Much has been written about approaching changes in our retail sector and a recent editorial concluded that change is something that many in Old Town don’t do very well.
Would that all of us had the luxury to resist change. Savvy retailers and community leaders, who must stay two steps ahead of evolving retail dynamics, don’t. In sheer size and purchase power, younger generations have displaced the baby boomers that dominated retail’s target market for decades. That demographic shift and Amazon’s impact have forced the retail industry into a churning transformation.
While some national chains are closing stores, many small retailers are finding ways to stay competitive. They provide amazing in-store experiences that shoppers can’t find online, yet seek ways to match online convenience at every customer touchpoint. Stores are becoming entertainment centers, and pop-ups are filling empty spaces with activity and becoming launchpads for new ventures. Virtual stockrooms require less space and, as a result, many stores are downsizing and sharing space.
Alexandria’s Small Business Development Center and Visit Alexandria are preparing a spring retail summit to further explore these “Experiential Retail” approaches.

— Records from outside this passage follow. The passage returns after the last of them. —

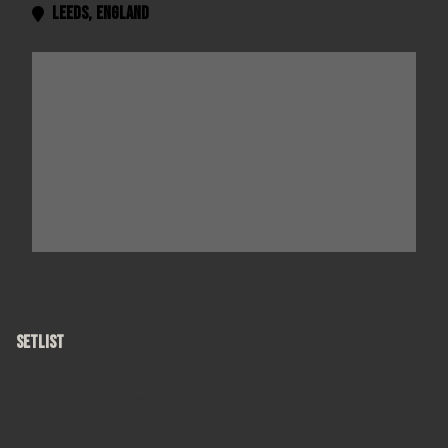
Leeds
,
England

SETLIST
Rain King
Anna Begins
Time and Time Again
Mr. Jones
Jumpin' Jesus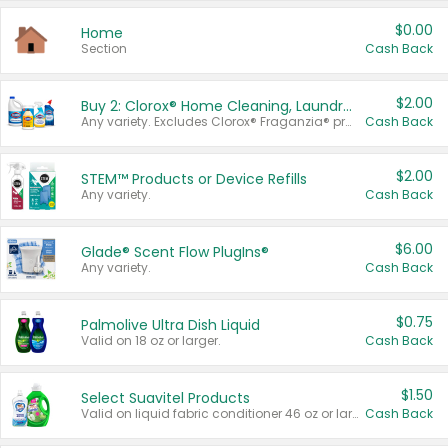
$0.00
Home
Section
Cash Back
$2.00
Buy 2: Clorox® Home Cleaning, Laundry, Pine-Sol®, Liquid-Plumr, or Formula 409 Products
Any variety. Excludes Clorox® Fraganzia® products, trial and travel sizes, tools, & textiles. Items must appear on the same receipt.
Cash Back
$2.00
STEM™ Products or Device Refills
Any variety.
Cash Back
$6.00
Glade® Scent Flow PlugIns®
Any variety.
Cash Back
$0.75
Palmolive Ultra Dish Liquid
Valid on 18 oz or larger.
Cash Back
$1.50
Select Suavitel Products
Valid on liquid fabric conditioner 46 oz or larger, or Refresher fabric rinse 25.5 oz.
Cash Back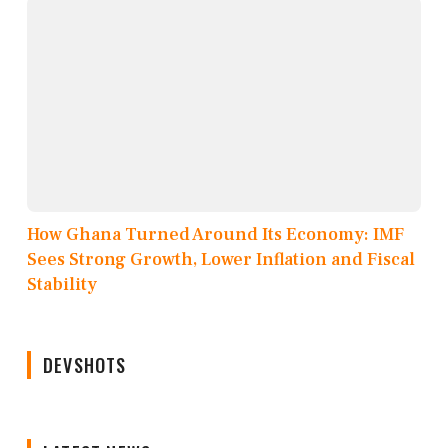
How Ghana Turned Around Its Economy: IMF
Sees Strong Growth, Lower Inflation and Fiscal
Stability
DEVSHOTS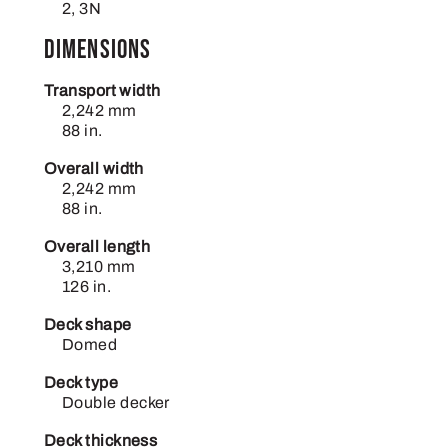
2, 3N
Dimensions
Transport width
2,242 mm
88 in.
Overall width
2,242 mm
88 in.
Overall length
3,210 mm
126 in.
Deck shape
Domed
Deck type
Double decker
Deck thickness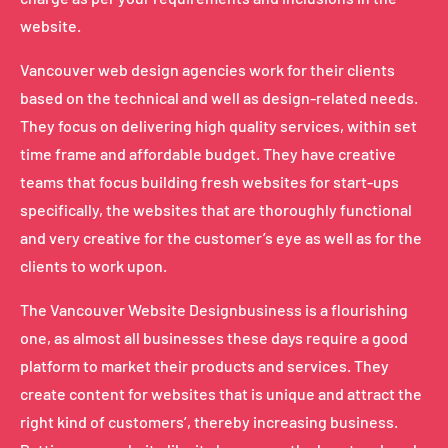
website.
Vancouver web design agencies work for their clients
based on the technical and well as design-related needs.
They focus on delivering high quality services, within set
time frame and affordable budget. They have creative
teams that focus building fresh websites for start-ups
specifically, the websites that are thoroughly functional
and very creative for the customer’s eye as well as for the
clients to work upon.
The Vancouver Website Designbusiness is a flourishing
one, as almost all businesses these days require a good
platform to market their products and services. They
create content for websites that is unique and attract the
right kind of customers’, thereby increasing business.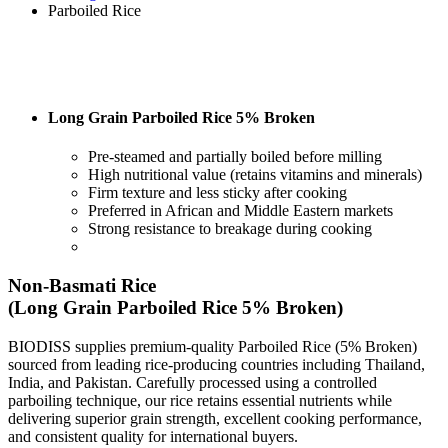
Parboiled Rice
Long Grain Parboiled Rice 5% Broken
Pre-steamed and partially boiled before milling
High nutritional value (retains vitamins and minerals)
Firm texture and less sticky after cooking
Preferred in African and Middle Eastern markets
Strong resistance to breakage during cooking
Non-Basmati Rice
(Long Grain Parboiled Rice 5% Broken)
BIODISS supplies premium-quality Parboiled Rice (5% Broken)
sourced from leading rice-producing countries including Thailand,
India, and Pakistan. Carefully processed using a controlled
parboiling technique, our rice retains essential nutrients while
delivering superior grain strength, excellent cooking performance,
and consistent quality for international buyers.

Mastercard reported small businesses saw year-over-year growth of 7.3 percent, in comparison to 4.6 percent growth in overall retail. Several local retailers reported even stronger performance in 2017. Clearly, independent businesses are still succeeding, but that doesn’t mean they can sit back and coast.
In addition to merchants having to be agile, community leaders and planners must make complicated decisions to ensure that our commercial districts and infrastructure are viable today and into the future. These decisions require careful analysis and tough choices that don’t always play well to critics who resist any change or forward planning. As noted, that’s particularly true in Old Town.

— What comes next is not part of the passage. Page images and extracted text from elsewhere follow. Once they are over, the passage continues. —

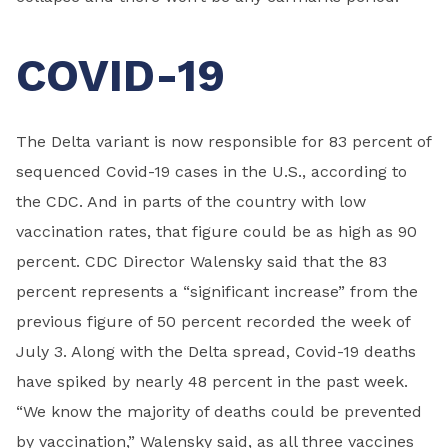
COVID-19
The Delta variant is now responsible for 83 percent of
sequenced Covid-19 cases in the U.S., according to
the CDC. And in parts of the country with low
vaccination rates, that figure could be as high as 90
percent. CDC Director Walensky said that the 83
percent represents a “significant increase” from the
previous figure of 50 percent recorded the week of
July 3. Along with the Delta spread, Covid-19 deaths
have spiked by nearly 48 percent in the past week.
“We know the majority of deaths could be prevented
by vaccination,” Walensky said, as all three vaccines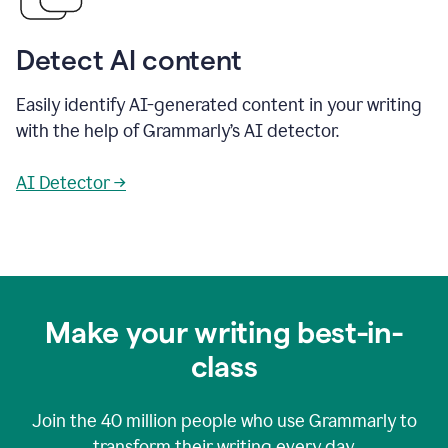
Detect AI content
Easily identify AI-generated content in your writing
with the help of Grammarly’s AI detector.
AI Detector →
Make your writing best-in-
class
Join the
40 million
people who use Grammarly to
transform their writing every day.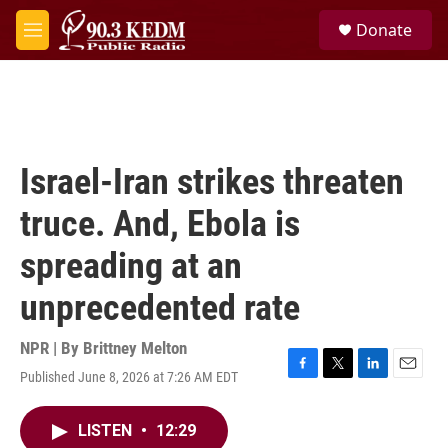
Skip to main content
S
Donate
e
M
a
e
r
n
c
u
h
u
e
Israel-Iran strikes threaten
r
y
truce. And, Ebola is
spreading at an
unprecedented rate
NPR | By
Brittney Melton
Published June 8, 2026 at 7:26 AM EDT
F
T
L
E
a
w
i
m
c
i
n
a
LISTEN
•
12:29
e
t
k
i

Every community has naysayers who forecast dire consequences of change. Their letters appear regularly in local papers to criticize leaders and complex decisions on controversial matters, yet their predictive record is poor. Two examples: For many years antagonists have accused officials of fiscal mismanagement. Meanwhile, our city has continued to earn the highest credit ratings. They also fought the approval of sidewalk dining, now regarded as a crucial amenity. Undaunted, they continue to protest anything that will attract more people to the neighborhood and accuse officials and planners of not caring.
We’re entitled to disagree on plans and policies, and citizens should be engaged on issues like the quality of life and sound management within their community. However, dissenting opinions will have greater credibility if they are based in research and an understanding of current issues and trends.
Thriving communities welcome new ideas and approaches. They attract creative minds and talent that strengthen the local economy, add vitality and improve quality of life. As retail evolves, it impacts all of us. We’re in the midst of the most complex change the sector has experienced. To succeed, merchants will have to rethink their strategies and approaches, and it behooves our community and its leaders to engage those changes thoughtfully. We can’t afford – literally and figuratively – to reflexively resist change simply because it feels uncomfortable.
Bill Reagan is the executive director of the Alexandria Small Business Development Center.